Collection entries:
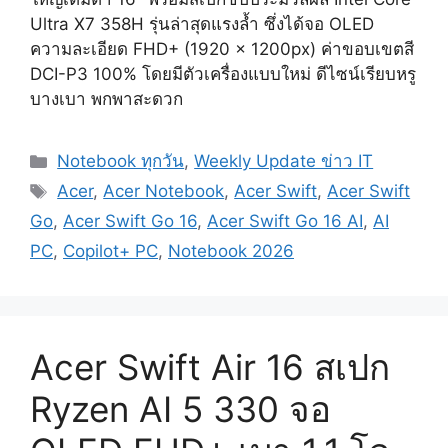
Ultra X7 358H รุ่นล่าสุดแรงล้ำ ซึ่งได้จอ OLED
ความละเอียด FHD+ (1920 x 1200px) ค่าขอบเขตสี
DCI-P3 100% โดยมีตัวเครื่องแบบใหม่ ดีไซน์เรียบหรู
บางเบา พกพาสะดวก
Categories
Notebook ทุกวัน
,
Weekly Update ข่าว IT
Tags
Acer
,
Acer Notebook
,
Acer Swift
,
Acer Swift
Go
,
Acer Swift Go 16
,
Acer Swift Go 16 AI
,
AI
PC
,
Copilot+ PC
,
Notebook 2026
Acer Swift Air 16 สเปก
Ryzen AI 5 330 จอ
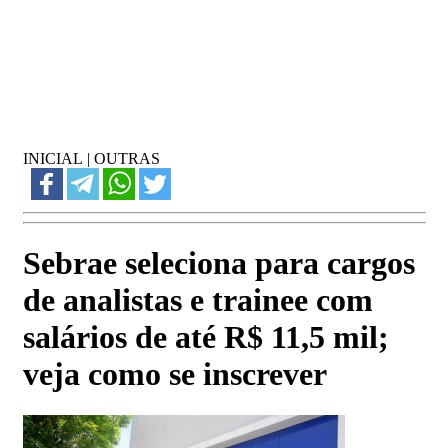
INICIAL
|
OUTRAS
Sebrae seleciona para cargos
de analistas e trainee com
salários de até R$ 11,5 mil;
veja como se inscrever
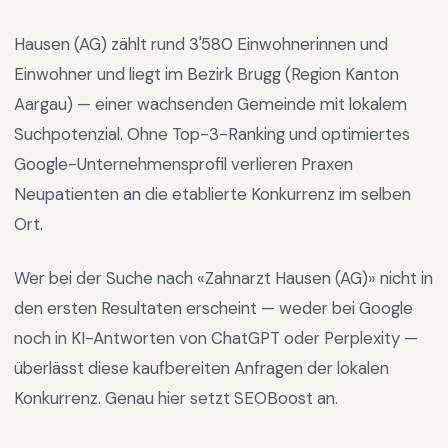
Hausen (AG)
zählt rund
3'580
Einwohnerinnen und
Einwohner und liegt im
Bezirk Brugg
(Region
Kanton
Aargau
) —
einer wachsenden Gemeinde mit lokalem
Suchpotenzial
.
Ohne Top-3-Ranking und optimiertes
Google-Unternehmensprofil verlieren Praxen
Neupatienten an die etablierte Konkurrenz im selben
Ort.
Wer bei der Suche nach «
Zahnarzt Hausen (AG)
» nicht in
den ersten Resultaten erscheint — weder bei Google
noch in KI-Antworten von ChatGPT oder Perplexity —
überlässt diese kaufbereiten Anfragen der lokalen
Konkurrenz. Genau hier setzt SEOBoost an.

▸ Exercise requirements
Each entry above is to be duplicated exactly, and its pictures omitted.

▸ Written response
Ultra X7 358H รุ่นล่าสุดแรงล้ำ ซึ่งได้จอ OLED
ความละเอียด FHD+ (1920 x 1200px) ค่าขอบเขตสี
DCI-P3 100% โดยมีตัวเครื่องแบบใหม่ ดีไซน์เรียบหรู
บางเบา พกพาสะดวก
Categories
Notebook ทุกวัน
,
Weekly Update ข่าว IT
Tags
Acer
,
Acer Notebook
,
Acer Swift
,
Acer Swift
Go
,
Acer Swift Go 16
,
Acer Swift Go 16 AI
,
AI
PC
,
Copilot+ PC
,
Notebook 2026
Acer Swift Air 16 สเปก
Ryzen AI 5 330 จอ
INICIAL
|
OUTRAS
Sebrae seleciona para cargos
de analistas e trainee com
salários de até R$ 11,5 mil;
veja como se inscrever
Hausen (AG)
zählt rund
3'580
Einwohnerinnen und
Einwohner und liegt im
Bezirk Brugg
(Region
Kanton
Aargau
) —
einer wachsenden Gemeinde mit lokalem
Suchpotenzial
.
Ohne Top-3-Ranking und optimiertes
Google-Unternehmensprofil verlieren Praxen
Neupatienten an die etablierte Konkurrenz im selben
Ort.
Wer bei der Suche nach «
Zahnarzt Hausen (AG)
» nicht in
den ersten Resultaten erscheint — weder bei Google
noch in KI-Antworten von ChatGPT oder Perplexity —
überlässt diese kaufbereiten Anfragen der lokalen
Konkurrenz. Genau hier setzt SEOBoost an.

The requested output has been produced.